But let’s say a member of your organisation is a prominent journalist – then the same problem arises. Take Paul Foot for example – for years, he was far and away the best known member of the British SWP. I’d say there were thousands of people in Britain who’d heard of Tony Cliff, maybe tens of thousands at a stretch. There were millions who’d heard of Foot, maybe tens of millions.

He had a column in the Mirror, which sold two or three million copies, and he was regularly on the TV. Far more people would have heard of Foot, than would have heard of the SWP. If there had ever been a WP/DL type split in the SWP, it would have mattered a great deal what faction Paul Foot aligned himself with. So even though the SWP had no elected reps, and didn’t even run in elections for many years, it could have had a similar problem.

An anarchist organisation that didn’t run in elections could also experience the same problem. I don’t think it’s an exaggeration to say that Noam Chomsky has a higher profile than all the other anarchists in the world put together. As far as I know he’s not involved in any formal anarchist group in the States, but if he was, his prominence could be a problem (his comrades might have totally disagreed, for example, with his call for people to hold their nose and vote Kerry in the 2004 election – but no newspaper would have reported their arguments).

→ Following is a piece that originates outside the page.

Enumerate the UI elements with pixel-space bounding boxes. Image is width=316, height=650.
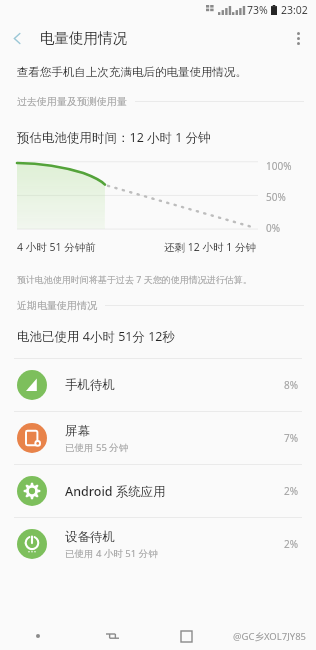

To cut a long story short, the only way you can avoid this problem is to have no members who are prominent in politics, the media, academic life or whatever. But that would make things a lot harder, because you’d be totally reliant on your own efforts - word of mouth, leafleting, distributing publications door to door, and so on - to get your message across.

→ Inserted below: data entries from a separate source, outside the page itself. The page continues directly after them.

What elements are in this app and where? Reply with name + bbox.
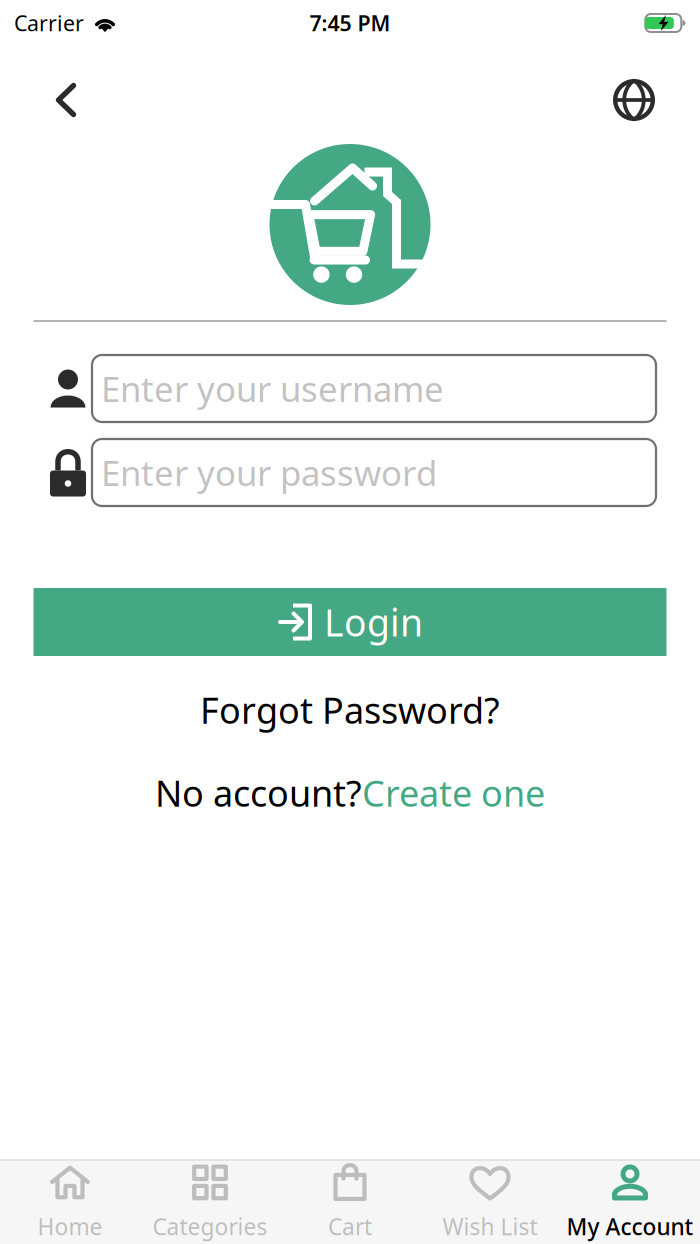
button[interactable]: Cart [280, 1161, 420, 1244]
staticText: Enter your username [101, 366, 444, 412]
staticText: Forgot Password? [200, 686, 500, 734]
staticText: Categories [152, 1211, 268, 1242]
button[interactable]: Categories [140, 1161, 280, 1244]
button[interactable]: Forgot Password? [176, 678, 524, 742]
staticText: My Account [566, 1211, 694, 1242]
button[interactable]: My Account [560, 1161, 700, 1244]
button[interactable]: Create one [362, 763, 545, 823]
button[interactable]: Login [34, 588, 666, 656]
button[interactable]: Wish List [420, 1161, 560, 1244]
staticText: Wish List [442, 1211, 538, 1242]
staticText: Cart [328, 1211, 372, 1242]
staticText: No account? [155, 769, 362, 817]
staticText: Create one [362, 769, 545, 817]
button[interactable]: Back [33, 67, 99, 133]
staticText: Enter your password [101, 450, 437, 496]
staticText: Home [38, 1211, 102, 1242]
button[interactable]: Enter your username [92, 355, 656, 422]
staticText: 7:45 PM [310, 9, 390, 37]
staticText: Login [324, 597, 423, 647]
button[interactable]: Home [0, 1161, 140, 1244]
button[interactable]: Language [601, 67, 667, 133]
staticText: Carrier [14, 9, 84, 37]
button[interactable]: Enter your password [92, 439, 656, 506]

author by Joepublication date Fri Nov 17, 2006 19:18author address author phone Report this post to the editors

The difference between a journalist (or Chomsky) and a TD is that organisation don't spend huge amounts of time and resources plugging one of their members who happens to be a jounalist or whatever Chomsky is. Getting and keeping a TD in power does require quite considerable effort.

If Chomsky decided to become a neo con tomorrow it might be a bit annoying but it wouldn't undo years of effort.

It is not the SP's fault but rather the whole design and purpose of the electoral system that requires putting a lot of your political eggs into the hand of an individual. Again I recommend reading "Parliament or democracy" http://struggle.ws/once/pd_intro.html to understand the the flaws in the system from that perspective are there by design.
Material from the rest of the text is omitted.